I just want to pause and say that contrary to popular opinion, I actually have learned a thing or two in my life. The first thing I have learned is that people who actually want to solve problems do not shut down communication. How do you tell the difference between someone who wants to solve problems versus someone who just wants the payoff, and the tyranny, of being a perpetual chronic victim?
(Yep, tyranny, like a little l’enfant terrible, like the power a youngest child feels when they throw themselves on the ground and kick and scream until someone gives them the princess spoon.)
You can tell them apart because those who are enjoying the power of victimhood always shut down communication and are not open to discussion. Change is not on the menu. Don’t try ordering it.
The second thing they do is promote endless doom and gloom. Justification for why they are the way they are. Rational lies. This particular guy said something akin to, “I hope it was worth it, evangelicals. The Integrity of the supreme court, gone. The country in disarray. Your churches fractured. Immigrants fleeing for their lives. Witness compromised.”
I could go on and on, there’s a lot more, but basically that is the heart of it, a rebuke against evangelicals for trashing the whole country and making a mess of the place.
My crime was to come along and say cheerfully, Well now wait a minute, we haven’t trashed the whole place! I believe the SC still has integrity, our country is doing remarkably well all things considered, and our churches are still kicking.
Never try to crash the pity party of an l’enfant terrible with good news. Oops.
Besides having some fun with this post and blowing off some steam, I just want to share some wisdom here about solving problems and fixing things and how you go about it. First off, know what you are dealing with and second, don’t ever elect a l’efant terrible into public office. Victimhood, negativity, and chronic shaming of others are actually powerful weapons of mass dysfunction.
Notice the difference between my friend and I. He is obviously ticked off at evangelicals, but rather then personalizing that matter and healing the internal, root causes of his outrage, he is just going to externalize it all and rebuke the entire evangelical world for our alleged sins in an attempt to shame us into coming into agreement with him.
Whereas he is just shooting at the broad side of a barn hoping to nail some random evangelical somewhere with his verbal rock salt, I can’t even find it in my heart to call him out on a public blog and name him, because I fear his feelings might be hurt or someone might mock him or something.

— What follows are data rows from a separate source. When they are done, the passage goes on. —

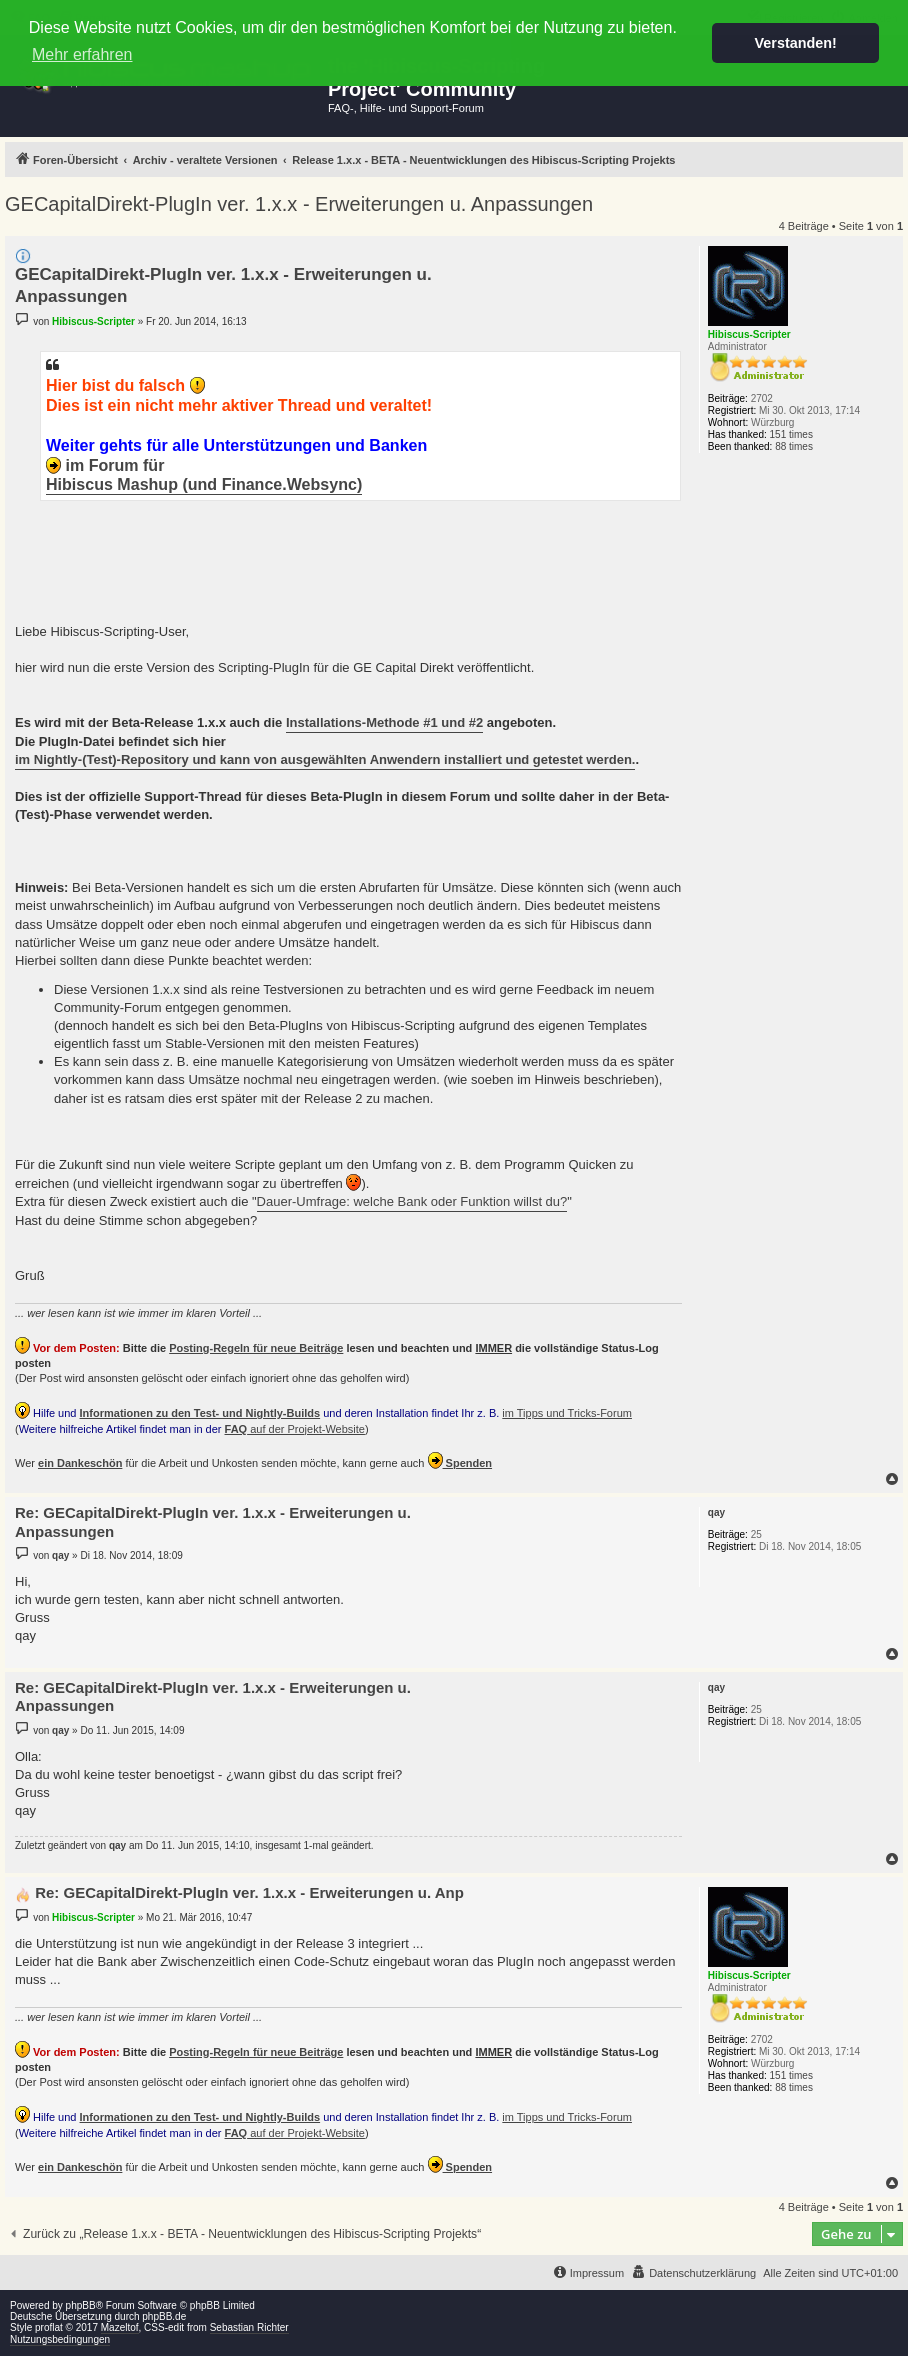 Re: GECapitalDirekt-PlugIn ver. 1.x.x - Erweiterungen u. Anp (249, 1892)
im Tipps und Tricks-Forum (567, 1413)
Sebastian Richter (249, 2327)
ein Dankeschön (80, 1463)
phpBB (81, 2305)
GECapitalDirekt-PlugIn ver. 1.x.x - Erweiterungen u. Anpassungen (299, 204)
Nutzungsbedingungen (60, 2339)
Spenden (460, 1460)
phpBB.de (164, 2316)
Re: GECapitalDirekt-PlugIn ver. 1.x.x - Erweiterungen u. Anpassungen (213, 1522)
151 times (791, 434)
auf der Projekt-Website (295, 1429)
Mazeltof (120, 2327)
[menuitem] (693, 2273)
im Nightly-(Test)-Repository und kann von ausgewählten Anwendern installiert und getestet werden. (325, 759)
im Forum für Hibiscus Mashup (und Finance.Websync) (204, 474)
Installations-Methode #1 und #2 (384, 722)
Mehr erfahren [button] (82, 54)
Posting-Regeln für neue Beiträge (256, 1348)
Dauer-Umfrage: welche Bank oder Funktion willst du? (412, 1201)
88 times (794, 446)
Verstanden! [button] (796, 43) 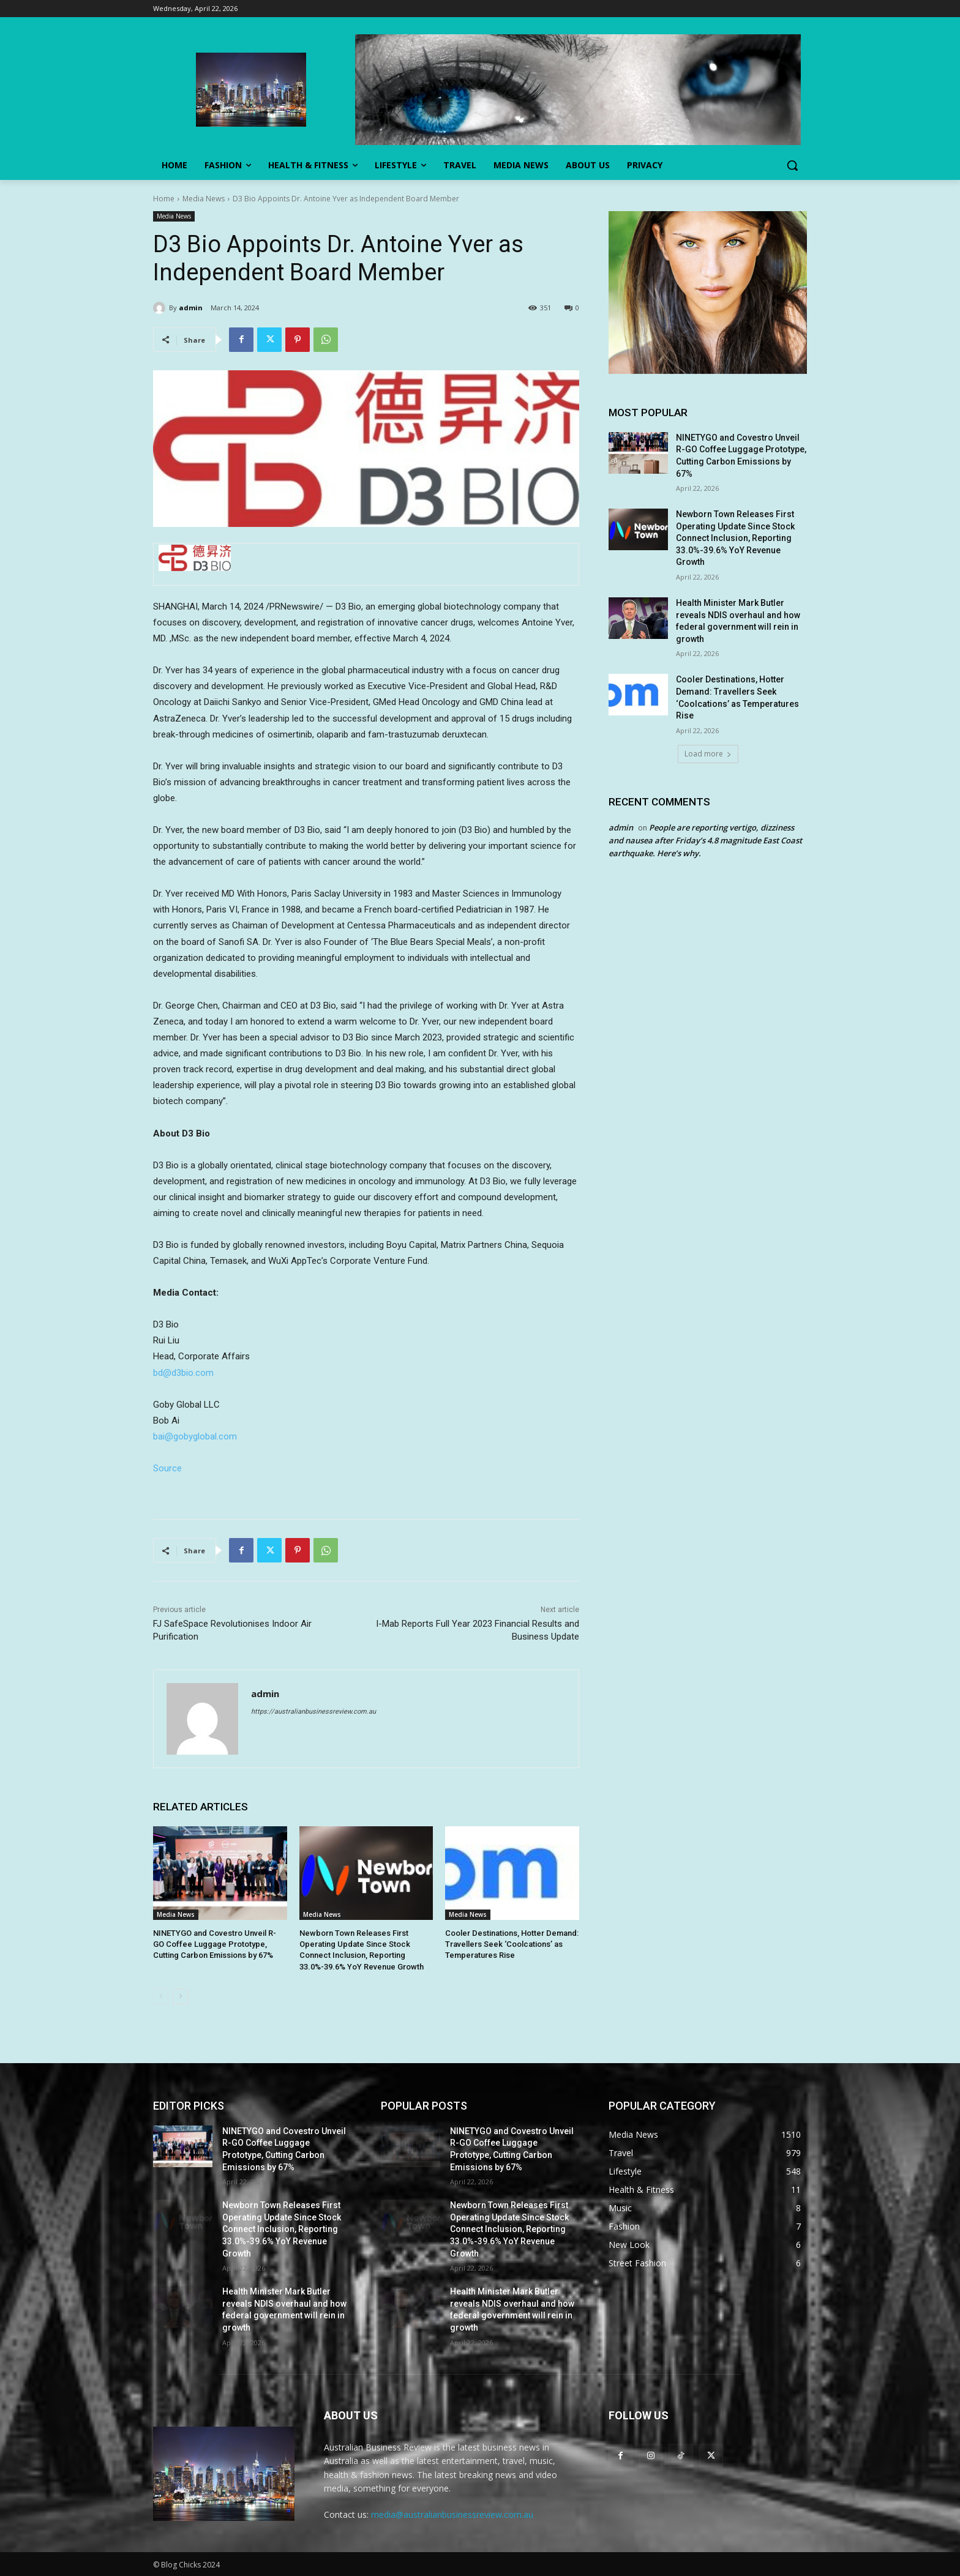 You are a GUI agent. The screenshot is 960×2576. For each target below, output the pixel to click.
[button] (792, 165)
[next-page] (180, 1996)
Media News (203, 198)
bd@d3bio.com (183, 1372)
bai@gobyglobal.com (195, 1436)
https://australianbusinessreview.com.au (313, 1711)
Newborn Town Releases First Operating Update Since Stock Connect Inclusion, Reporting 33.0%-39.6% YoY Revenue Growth (735, 538)
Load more (708, 754)
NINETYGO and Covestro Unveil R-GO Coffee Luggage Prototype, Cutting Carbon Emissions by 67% (214, 1944)
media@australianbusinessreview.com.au (452, 2514)
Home (163, 198)
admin (191, 307)
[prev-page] (160, 1996)
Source (167, 1468)
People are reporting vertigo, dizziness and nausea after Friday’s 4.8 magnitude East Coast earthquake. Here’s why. (705, 840)
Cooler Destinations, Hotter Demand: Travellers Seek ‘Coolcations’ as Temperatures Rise (512, 1944)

That’s the difference right there. Those of us who have been genuinely healed in the broken places, more often than not feel compelled to provide cover, not just for our friends, but for our enemies too. Intercessory cover for the dumb and foolish things people say and do. Making space because we know Jesus made space for us.
So my friend, that’s all I was trying to say. It fit nicely in 144 characters or less until you went and irked my ire.